Some of their work might benefit roadside stalls in South Asia and elsewhere selling bootleg DVDs or rips, but I'm guessing that the vast majority of their consumers are individuals who download their stuff on their personal computers.

To stop this "piracy" (as the recording industry, rightly or wrongly, likes to call this phenomenon), one has to provide a remedy for the emotional and social disconnect of a great number of skilled, brainy, computer-savvy individuals.  This disconnect makes them want to do something meaningful: something which can help others.

I believe such a remedy is impossible, and therefore online file-sharing will only grow in extent.

Not finding a channel for their altruism which would use their excellent brains, the hackers turn to spending their days and nights ripping and sharing media and software with anonymous gratefuls around the world.


Anonymous said...


Anonymous said...

I remember when I was a graduate student in the US, university rules were very strict about xeroxing of copyright materials.

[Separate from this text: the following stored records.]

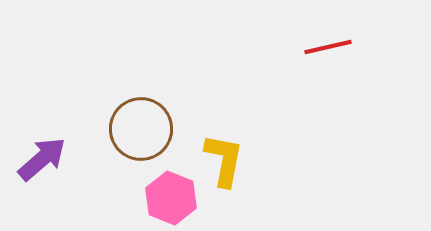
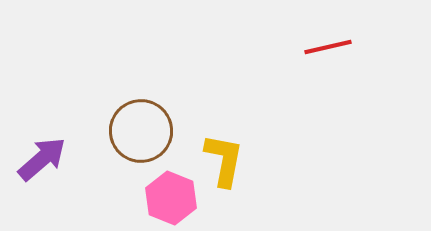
brown circle: moved 2 px down
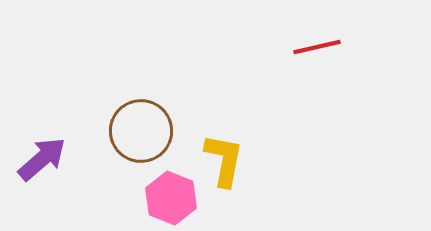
red line: moved 11 px left
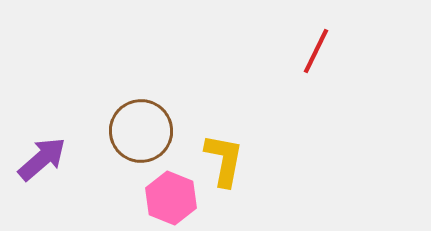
red line: moved 1 px left, 4 px down; rotated 51 degrees counterclockwise
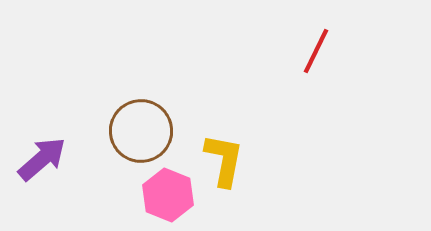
pink hexagon: moved 3 px left, 3 px up
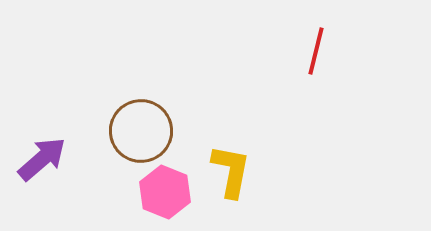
red line: rotated 12 degrees counterclockwise
yellow L-shape: moved 7 px right, 11 px down
pink hexagon: moved 3 px left, 3 px up
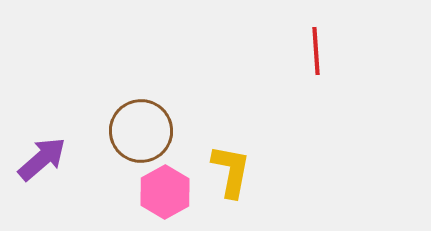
red line: rotated 18 degrees counterclockwise
pink hexagon: rotated 9 degrees clockwise
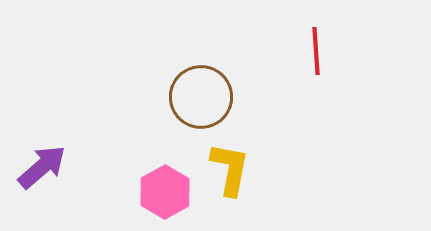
brown circle: moved 60 px right, 34 px up
purple arrow: moved 8 px down
yellow L-shape: moved 1 px left, 2 px up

If you were caught, your entire career including the degree was in jeopardy. Yet most of the desi junta did it. It seemed very unfair and unreasonable that poor grad students who were saving on their health insurance and food bills to somehow survive on their meager stipend, were asked to shell out princely sums on copyrighted material. So this was students way of feeling a heroic rebel.

Anonymous said...

In Eastern pholosophy - Knowledge is free. So Western concepts intellectual property,copyright volation,intellectual priracy etc does not make any sense to an Eastern mind.

Ravi S Ghosh said...

This seems to be one part of the story and there might be lot of other faces to it. I have often seen that those who share copyright material do put some kind of identity mark in it, like the files are suffixed with their credentials (of course, not real ones).

So, there is a sense of craving for appreciation or fame involved as well.